**Entries shown**
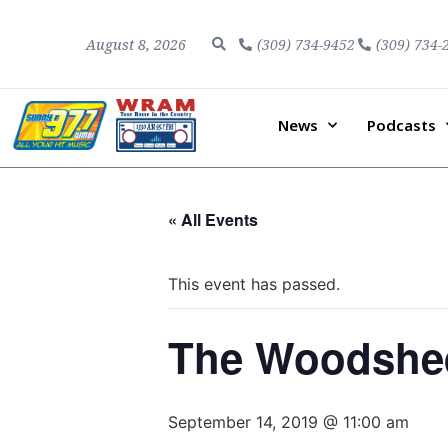
August 8, 2026
(309) 734-9452
(309) 734-
News
Podcasts
« All Events
This event has passed.
The Woodshed
September 14, 2019 @ 11:00 am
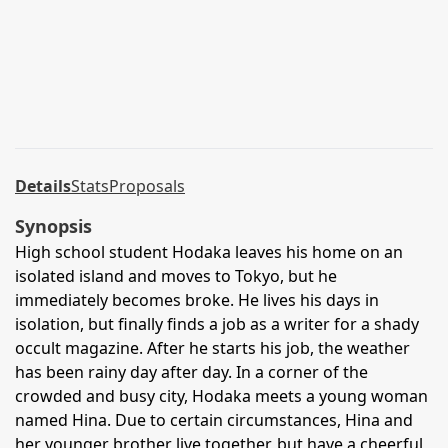
Details
Stats
Proposals
Synopsis
High school student Hodaka leaves his home on an
isolated island and moves to Tokyo, but he
immediately becomes broke. He lives his days in
isolation, but finally finds a job as a writer for a shady
occult magazine. After he starts his job, the weather
has been rainy day after day. In a corner of the
crowded and busy city, Hodaka meets a young woman
named Hina. Due to certain circumstances, Hina and
her younger brother live together, but have a cheerful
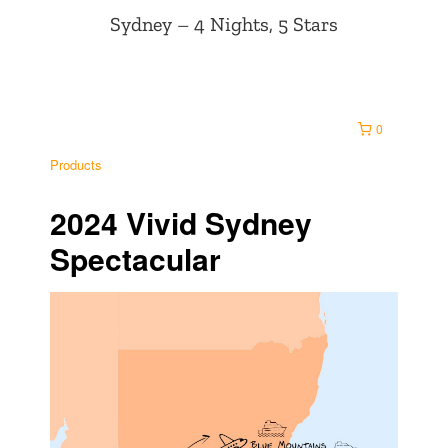
Sydney – 4 Nights, 5 Stars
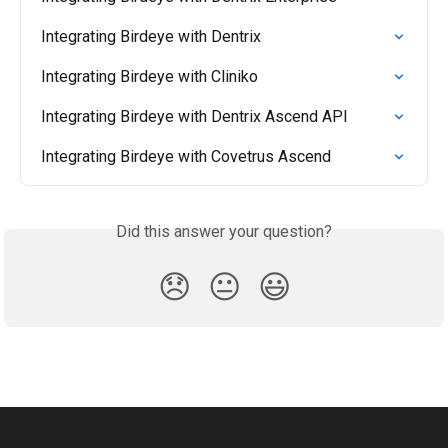
Integrating Birdeye with Dentrix
Integrating Birdeye with Cliniko
Integrating Birdeye with Dentrix Ascend API
Integrating Birdeye with Covetrus Ascend
Did this answer your question?
😞
😐
😃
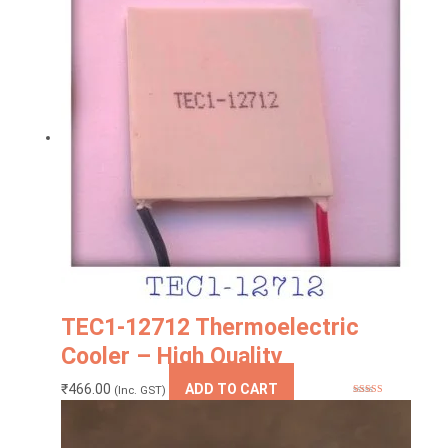
TEC1-12712 Thermoelectric
Cooler – High Quality
₹
466.00
ADD TO CART
(Inc. GST)
Rated
5.00
out of 5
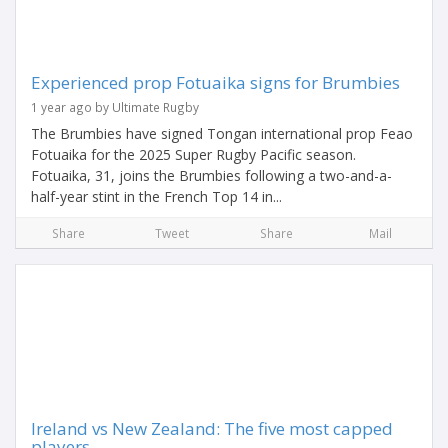
Experienced prop Fotuaika signs for Brumbies
1 year ago by Ultimate Rugby
The Brumbies have signed Tongan international prop Feao
Fotuaika for the 2025 Super Rugby Pacific season.
Fotuaika, 31, joins the Brumbies following a two-and-a-
half-year stint in the French Top 14 in...
Share
Tweet
Share
Mail
Ireland vs New Zealand: The five most capped
players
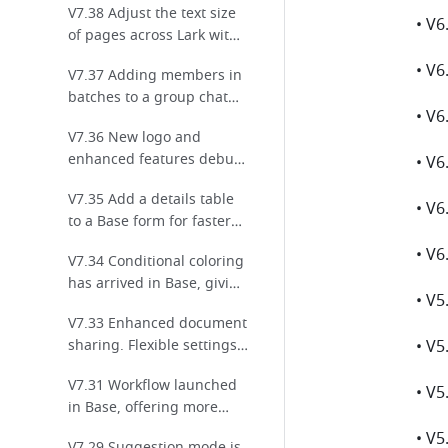
V7.38 Adjust the text size
collaboration!
of pages across Lark with
a single tap!
V7.37 Adding members in
batches to a group chat
has gotten even easier!
V7.36 New logo and
enhanced features debut
for Base!
V7.35 Add a details table
to a Base form for faster
and more efficient data
V7.34 Conditional coloring
entry!
has arrived in Base, giving
you even more ways to
V7.33 Enhanced document
highlight key data!
sharing. Flexible settings
for effortless sharing!
V7.31 Workflow launched
in Base, offering more
ways to automate your
V7.29 Suggestion mode is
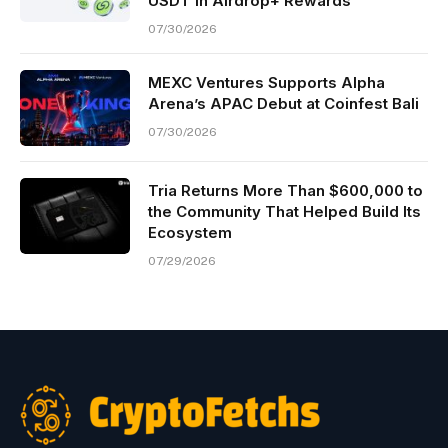
USDT in Airdrop+ Rewards
07/30/2026
MEXC Ventures Supports Alpha
Arena’s APAC Debut at Coinfest Bali
07/30/2026
Tria Returns More Than $600,000 to
the Community That Helped Build Its
Ecosystem
07/29/2026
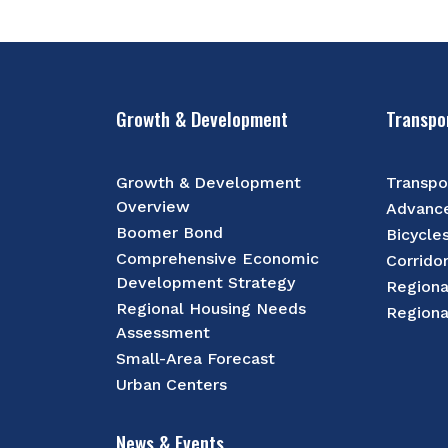
Growth & Development
Transpo
Growth & Development
Transpo
Overview
Advance
Boomer Bond
Bicycle
Comprehensive Economic
Corrido
Development Strategy
Regiona
Regional Housing Needs
Regiona
Assessment
Small-Area Forecast
Urban Centers
News & Events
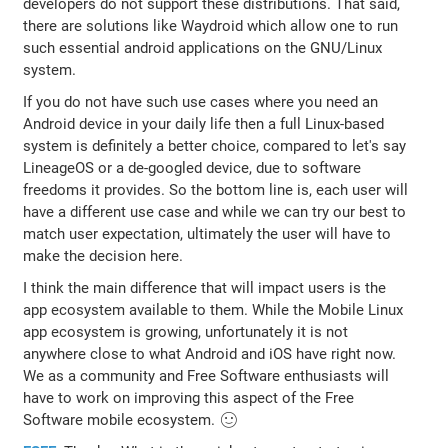
developers do not support these distributions. That said,
there are solutions like Waydroid which allow one to run
such essential android applications on the GNU/Linux
system.
If you do not have such use cases where you need an
Android device in your daily life then a full Linux-based
system is definitely a better choice, compared to let's say
LineageOS or a de-googled device, due to software
freedoms it provides. So the bottom line is, each user will
have a different use case and while we can try our best to
match user expectation, ultimately the user will have to
make the decision here.
I think the main difference that will impact users is the
app ecosystem available to them. While the Mobile Linux
app ecosystem is growing, unfortunately it is not
anywhere close to what Android and iOS have right now.
We as a community and Free Software enthusiasts will
have to work on improving this aspect of the Free
Software mobile ecosystem. 🙂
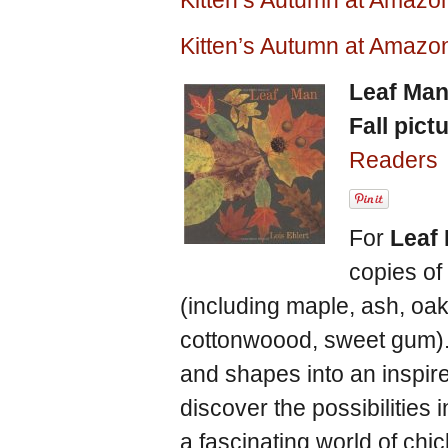
Kitten’s Autumn at Amaz
Kitten’s Autumn at Amazo
Leaf Ma
Fall pict
Readers
For
Leaf
copies of
(including maple, ash, oak,
cottonwoood, sweet gum). S
and shapes into an inspire
discover the possibilities
a fascinating world of chi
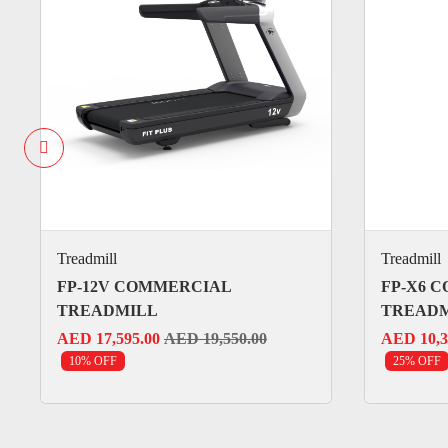
Treadmill
Treadmill
FP-12V COMMERCIAL
FP-X6 
TREADMILL
TREAD
AED 17,595.00
AED 19,550.00
AED 10,3
10% OFF
25% OFF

**Work to be completed**
A verbatim copy of every record is to be produced, and pictures are to be excluded from it.

**Response to this exercise**
August 8, 2026
(309) 734-9452
(309) 734-
News
Podcasts
« All Events
This event has passed.
The Woodshed
September 14, 2019 @ 11:00 am
Details
Stats
Proposals
Synopsis
High school student Hodaka leaves his home on an
isolated island and moves to Tokyo, but he
immediately becomes broke. He lives his days in
isolation, but finally finds a job as a writer for a shady
occult magazine. After he starts his job, the weather
has been rainy day after day. In a corner of the
crowded and busy city, Hodaka meets a young woman
named Hina. Due to certain circumstances, Hina and
her younger brother live together, but have a cheerful
Sydney – 4 Nights, 5 Stars
Integrating Birdeye with Dentrix
Integrating Birdeye with Cliniko
Integrating Birdeye with Dentrix Ascend API
Integrating Birdeye with Covetrus Ascend
Did this answer your question?
😞
😐
😃
TEC1-12712 Thermoelectric
Cooler – High Quality
₹
466.00
ADD TO CART
(Inc. GST)
Rated
5.00
out of 5
Experienced prop Fotuaika signs for Brumbies
1 year ago by Ultimate Rugby
The Brumbies have signed Tongan international prop Feao
Fotuaika for the 2025 Super Rugby Pacific season.
Fotuaika, 31, joins the Brumbies following a two-and-a-
half-year stint in the French Top 14 in...
Share
Tweet
Share
Mail
Ireland vs New Zealand: The five most capped
players
V7.38 Adjust the text size
collaboration!
of pages across Lark with
a single tap!
V7.37 Adding members in
batches to a group chat
has gotten even easier!
V7.36 New logo and
enhanced features debut
for Base!
V7.35 Add a details table
to a Base form for faster
and more efficient data
V7.34 Conditional coloring
entry!
has arrived in Base, giving
you even more ways to
V7.33 Enhanced document
highlight key data!
sharing. Flexible settings
for effortless sharing!
V7.31 Workflow launched
in Base, offering more
ways to automate your
V7.29 Suggestion mode is
USDT in Airdrop+ Rewards
07/30/2026
MEXC Ventures Supports Alpha
Arena’s APAC Debut at Coinfest Bali
07/30/2026
Tria Returns More Than $600,000 to
the Community That Helped Build Its
Ecosystem
07/29/2026
Growth & Development
Transpo
Growth & Development
Transpo
Overview
Advance
Boomer Bond
Bicycle
Comprehensive Economic
Corrido
Development Strategy
Regiona
Regional Housing Needs
Regiona
Assessment
Small-Area Forecast
Urban Centers
News & Events
developers do not support these distributions. That said,
there are solutions like Waydroid which allow one to run
such essential android applications on the GNU/Linux
system.
If you do not have such use cases where you need an
Android device in your daily life then a full Linux-based
system is definitely a better choice, compared to let's say
LineageOS or a de-googled device, due to software
freedoms it provides. So the bottom line is, each user will
have a different use case and while we can try our best to
match user expectation, ultimately the user will have to
make the decision here.
I think the main difference that will impact users is the
app ecosystem available to them. While the Mobile Linux
app ecosystem is growing, unfortunately it is not
anywhere close to what Android and iOS have right now.
We as a community and Free Software enthusiasts will
have to work on improving this aspect of the Free
Software mobile ecosystem. 🙂
Kitten’s Autumn at Amaz
Kitten’s Autumn at Amazo
Leaf Ma
Fall pict
Readers
For
Leaf
copies of
(including maple, ash, oak,
cottonwoood, sweet gum). S
and shapes into an inspire
discover the possibilities
a fascinating world of chi
Treadmill
Treadmill
FP-12V COMMERCIAL
FP-X6 
TREADMILL
TREAD
AED 17,595.00
AED 19,550.00
AED 10,3
10% OFF
25% OFF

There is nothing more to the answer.